What makes a good title for a horror movie? Hollywood doesn’t seem to know these days, as evidenced by names like Oculus and too many nouns ending in “ing” (The Awakening; The Conjuring) or adjectives that are rather tame sounding, like Sinister and Insidious. This week’s new release As Above, So Below is either a good title or a bad one, depending on whom you ask, but I’d say its only real problem is that it doesn’t immediately sound like a horror movie.
That doesn’t mean it’s not worth seeing, just maybe that it won’t as easily draw audiences as, say, The Texas Chainsaw Massacre. That’s a title that tells you what you’re in for. Other titles that you know are going to be scary movies include Pet Sematary, A Nightmare on Elm Street, Night of the Living Dead, The Evil Dead, Drag Me to Hell and something as simple as Paranormal Activity.

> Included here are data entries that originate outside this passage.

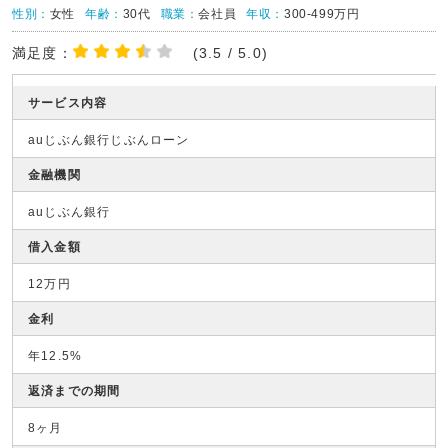
性別：
女性
年齢：
30代
職業：
会社員
年収：
300-499万円
満足度：
(3.5 / 5.0)
サービス内容
auじぶん銀行じぶんローン
金融機関
auじぶん銀行
借入金額
12万円
金利
年12.5%
返済までの期間
8ヶ月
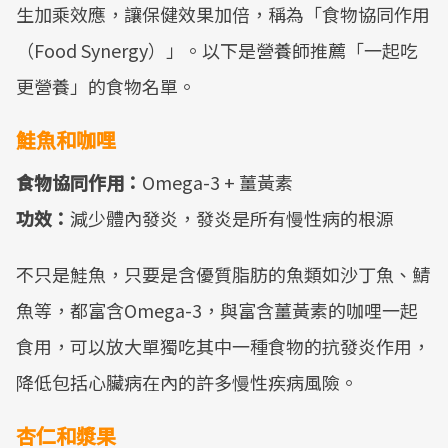
生加乘效應，讓保健效果加倍，稱為「食物協同作用
（Food Synergy）」。以下是營養師推薦「一起吃
更營養」的食物名單。
鮭魚和咖哩
食物協同作用：
Omega-3 + 薑黃素
功效：
減少體內發炎，發炎是所有慢性病的根源
不只是鮭魚，只要是含優質脂肪的魚類如沙丁魚、鯖
魚等，都富含Omega-3，與富含薑黃素的咖哩一起
食用，可以放大單獨吃其中一種食物的抗發炎作用，
降低包括心臟病在內的許多慢性疾病風險。
杏仁和漿果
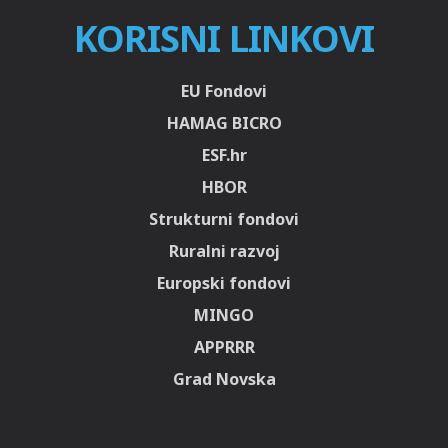
KORISNI LINKOVI
EU Fondovi
HAMAG BICRO
ESF.hr
HBOR
Strukturni fondovi
Ruralni razvoj
Europski fondovi
MINGO
APPRRR
Grad Novska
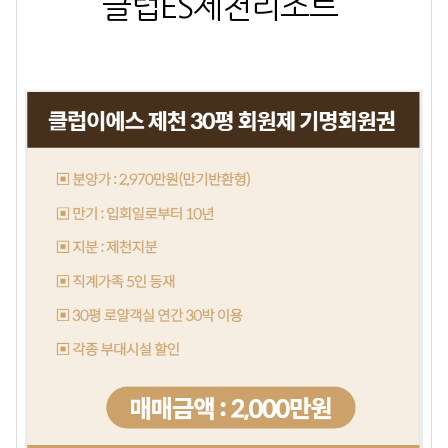
클럽ES제천리조트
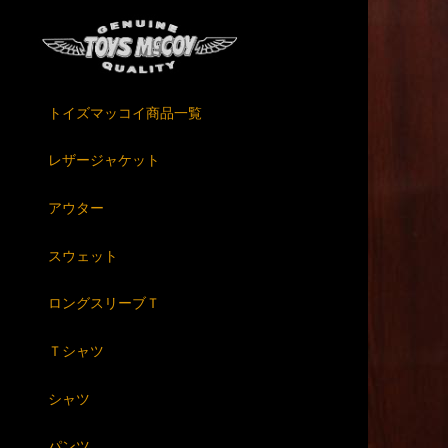
トイズマッコイ商品一覧
レザージャケット
アウター
スウェット
ロングスリーブＴ
Ｔシャツ
シャツ
パンツ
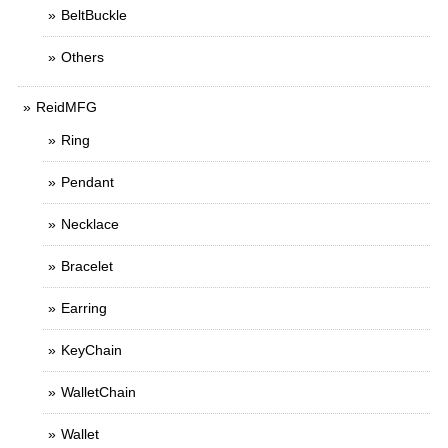
BeltBuckle
Others
ReidMFG
Ring
Pendant
Necklace
Bracelet
Earring
KeyChain
WalletChain
Wallet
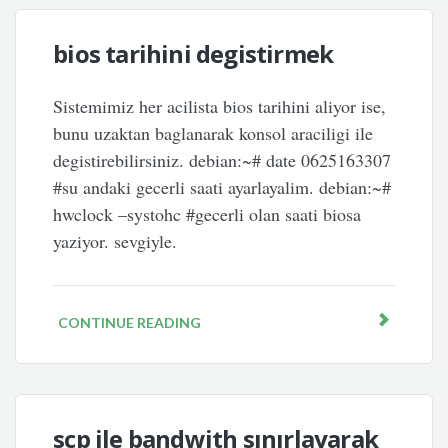
bios tarihini degistirmek
Sistemimiz her acilista bios tarihini aliyor ise,
bunu uzaktan baglanarak konsol araciligi ile
degistirebilirsiniz. debian:~# date 0625163307
#su andaki gecerli saati ayarlayalim. debian:~#
hwclock –systohc #gecerli olan saati biosa
yaziyor. sevgiyle.
CONTINUE READING
scp ile bandwith sınırlayarak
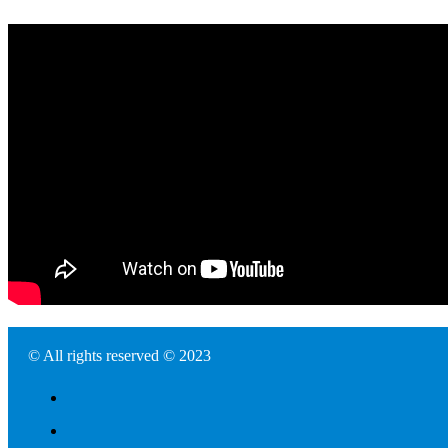
© All rights reserved © 2023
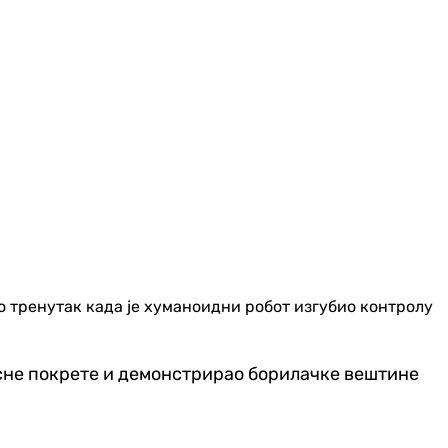
ао тренутак када је хуманоидни робот изгубио контролу
есне покрете и демонстрирао борилачке вештине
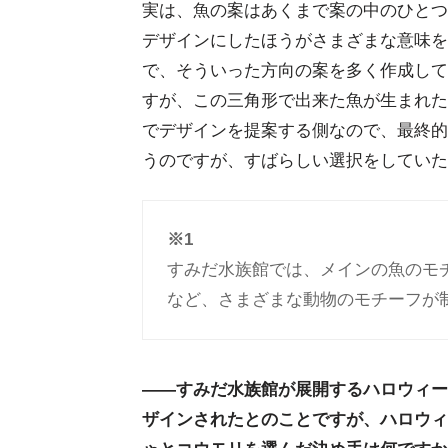
実は、魚の案はあくまで案の中のひとつ
デザインにしたほうがさまざまな意味を
で、そういった方向の案を多く作成して
すが、この三角形で出来た魚が生まれた
でデザインを提案する側なので、最終的
うのですが、すばらしい選択をしていた
※1
すみだ水族館では、メインの魚のモ
など、さまざまな動物のモチーフが
――すみだ水族館が展開するハロウィー
ザインされたとのことですが、ハロウィ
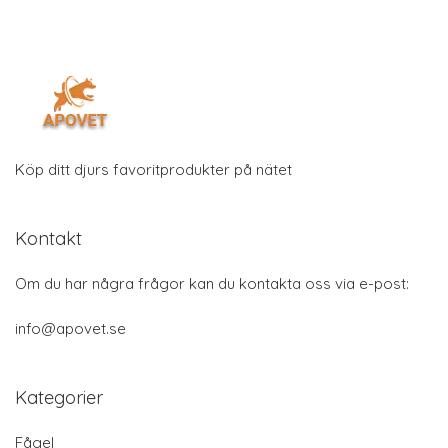
Köp ditt djurs favoritprodukter på nätet
Kontakt
Om du har några frågor kan du kontakta oss via e-post:
info@apovet.se
Kategorier
Fågel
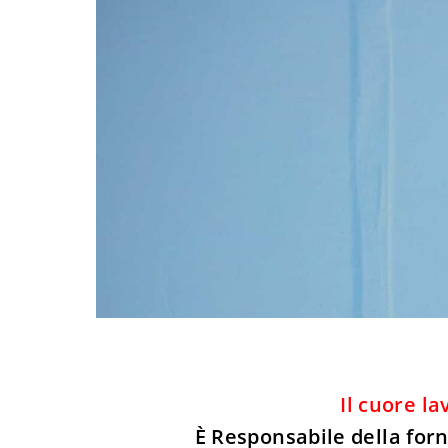
Il cuore l
È Responsabile della forni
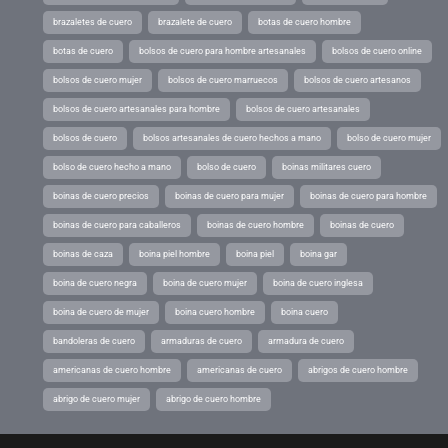
brazaletes de cuero
brazalete de cuero
botas de cuero hombre
botas de cuero
bolsos de cuero para hombre artesanales
bolsos de cuero online
bolsos de cuero mujer
bolsos de cuero marruecos
bolsos de cuero artesanos
bolsos de cuero artesanales para hombre
bolsos de cuero artesanales
bolsos de cuero
bolsos artesanales de cuero hechos a mano
bolso de cuero mujer
bolso de cuero hecho a mano
bolso de cuero
boinas militares cuero
boinas de cuero precios
boinas de cuero para mujer
boinas de cuero para hombre
boinas de cuero para caballeros
boinas de cuero hombre
boinas de cuero
boinas de caza
boina piel hombre
boina piel
boina gar
boina de cuero negra
boina de cuero mujer
boina de cuero inglesa
boina de cuero de mujer
boina cuero hombre
boina cuero
bandoleras de cuero
armaduras de cuero
armadura de cuero
americanas de cuero hombre
americanas de cuero
abrigos de cuero hombre
abrigo de cuero mujer
abrigo de cuero hombre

There’s also the basic but fun one-word titles like Jaws, Psycho, The Thing, Critters, Grabbers, Slither and Scream, all of which give you an idea of what to expect. Then again, not basic can be great, too. You can’t go wrong with one of my personal favorite clever titles: Chopping Mall. I also think Child’s Play is another good one.
I’ve always trusted Stephen King to have titles that work in part because of how they sound, even if they don’t seem to indicate a horror movie on their own at first. He must think of phonetics when coming up with titles such as The Shining, It, Misery and especially the hard-c ones: Cujo, Christine and Carrie. Anything that makes you think of the sound of a word like kill.
But if you’re not good with what sounds scary, you just need to incorporate words that people associate with and want in their horror: kill, blood, corpse, dead, evil, hell and children are always pretty dependable. Here’s a perfect one that a friend of mine (with a private, nonembeddable Twitter account) reminded me of: Children Shouldn’t Play with Dead Things.
What is the best horror movie title of all time?